And I described this pattern as “fraud” before the jump because the magnitude of these errors would be too great and their direction too consistent for honest error, even if we did not in several prominent cases have direct evidence that the fraud must have been intended.
The alert reader will note that at least two of his highlighted bullet points are present in Cook & Ludwig.  Raymond's prediction applies, at least close enough to suggest predictive value.  And so there are two conclusions that we can draw from our analysis of academic scholarship on the topic of gun violence:

1. The Academy is, as has been claimed, entirely biased in favor of liberal policy positions (including gun control), and researchers will knowingly ignore evidence that tends to debunk gun control initiatives, or

2. The Academy is incompetent to produce scientifically valid studies on the subject, as demonstrated by the long and sordid record described here and in Raymond's post.

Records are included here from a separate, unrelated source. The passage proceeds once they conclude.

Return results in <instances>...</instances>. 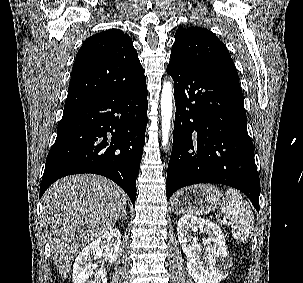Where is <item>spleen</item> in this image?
I'll return each mask as SVG.
<instances>
[{
  "instance_id": "spleen-1",
  "label": "spleen",
  "mask_w": 303,
  "mask_h": 283,
  "mask_svg": "<svg viewBox=\"0 0 303 283\" xmlns=\"http://www.w3.org/2000/svg\"><path fill=\"white\" fill-rule=\"evenodd\" d=\"M221 211L230 218L232 234L237 241L246 242L252 237L254 215L249 203L237 190L229 188L226 191Z\"/></svg>"
}]
</instances>
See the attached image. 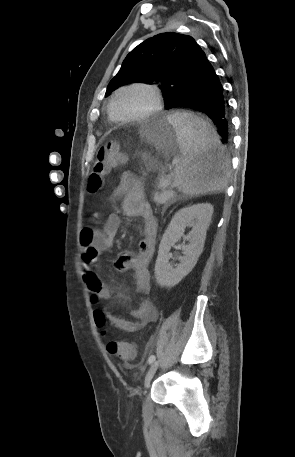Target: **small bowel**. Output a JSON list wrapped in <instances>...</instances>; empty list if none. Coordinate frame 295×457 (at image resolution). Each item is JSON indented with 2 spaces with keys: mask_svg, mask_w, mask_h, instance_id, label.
<instances>
[{
  "mask_svg": "<svg viewBox=\"0 0 295 457\" xmlns=\"http://www.w3.org/2000/svg\"><path fill=\"white\" fill-rule=\"evenodd\" d=\"M114 197H122V209L126 216L139 217L143 222V238L137 254L125 251L114 260L117 271H131L135 282L136 292L147 295L150 292V273L148 265L155 250L157 236V221L151 206L145 199L141 182L131 172H124L113 191ZM121 225L119 216L115 213L100 211L93 216V226L83 228L80 235L82 247L81 268L82 279L95 299L111 300L115 297L113 291L102 282L96 272V262L101 253L111 249L114 238ZM104 312L106 325H111L121 331L133 333L141 330L159 318V312L154 303L145 299L137 309L130 312L134 320H127Z\"/></svg>",
  "mask_w": 295,
  "mask_h": 457,
  "instance_id": "1",
  "label": "small bowel"
}]
</instances>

The conclusion is inescapable, and it is entirely irrelevant as to which cause we take as most likely: all academic papers discussing firearms should be dismissed out of hand as almost certain to be junk.

It is not required to ascribe motives (knowing fraud) for this rule of thumb to be reliable.  As with climate science we see a continual advancement of weak evidence supporting Catastrophic Anthropogenic Global Warming that does not stand up to close scrutiny, and a rejection of strong evidence falsifying CAGW.  Did Cook & Ludwig do this knowingly?  Who knows?  But they did a splendid job of hiding the decline in gun violence during their study period.

The latest in a long line of junk is still junk.

* The common translation is "stupid is as stupid does".  I don't think that this is taught at the Academy anymore.  This actually is a recursive bit of snark in this bootnote, if you really think about it.

5 comments:

Old NFO said...

Funny how tha works isn't it... Even though debumked, they are STILL quoted time and again by the MSM, and no refutation is allowed... sigh...

SiGraybeard said...

In the echo chamber of mainstream news (Pravda and Izvestia), the Kellerman & Reay "43 times more likely to kill family than criminal" study gets brought up every few minutes. I get close to screaming at the TV.

Anonymous said...
This comment has been removed by the author.
Sabra said...

It is one of those things I keep repeating: the field of psychology is overrun by liberals. The textbook we used in Abnormal Psychology outright admitted that suicide rates only undergo a temporary decline after gun bans go into effect, and advocated them as a form of suicide prevention anyway. (This was a position echoed by the professor, by the way. "We know it doesn't work, but we should do it anyway!")

Anonymous said...

I think it's worth noting that this paper is not new but almost eight years old. That said, it is a wonderful example of blatant bias and piss poor science. I don't have the time to dig through their formal theories and run my own regressions but I'd be surprised if their theory holds with better (read: unbiased) numbers. At a glance, here are the methodological issues with the paper: unit homogeneity is missing because the study fails to differentiate between legal and illegal firearm owners (marginal cost is, arguably, a marginal benefit for the legal population whereas the study probably holds for illegal owners), the range on their cost is astronomical, terrible independent variable selection, I imagine that there is a large amount of endogeneity based on the piss poor selection of explanatory variables, "superior proxy"? HA!, the proxy is a non-starter as estimating gun ownership is easier than Cook and Ludwig would lead the researcher to believe, regressions with proxies often (but not always) result in biased estimators... and I could go on.

Really, the best the authors could hope for in choosing a proxy (any proxy) is estimate whether there is a correlation but certainly not the magnitude of the observed relationship. In addition, legal firearm ownership is correlated with wealth and most firearms crimes are committed by men so they would need to control for wealth and gender in their research design. None of that even touches the fact that the research was funded by the Joyce Foundation. Curious how firearms can increase homicide but not other violent crimes.

This research is crap and when I get time to check their math I imagine a letter to the Journal will result. Nothing like a strongly worded letter, eh?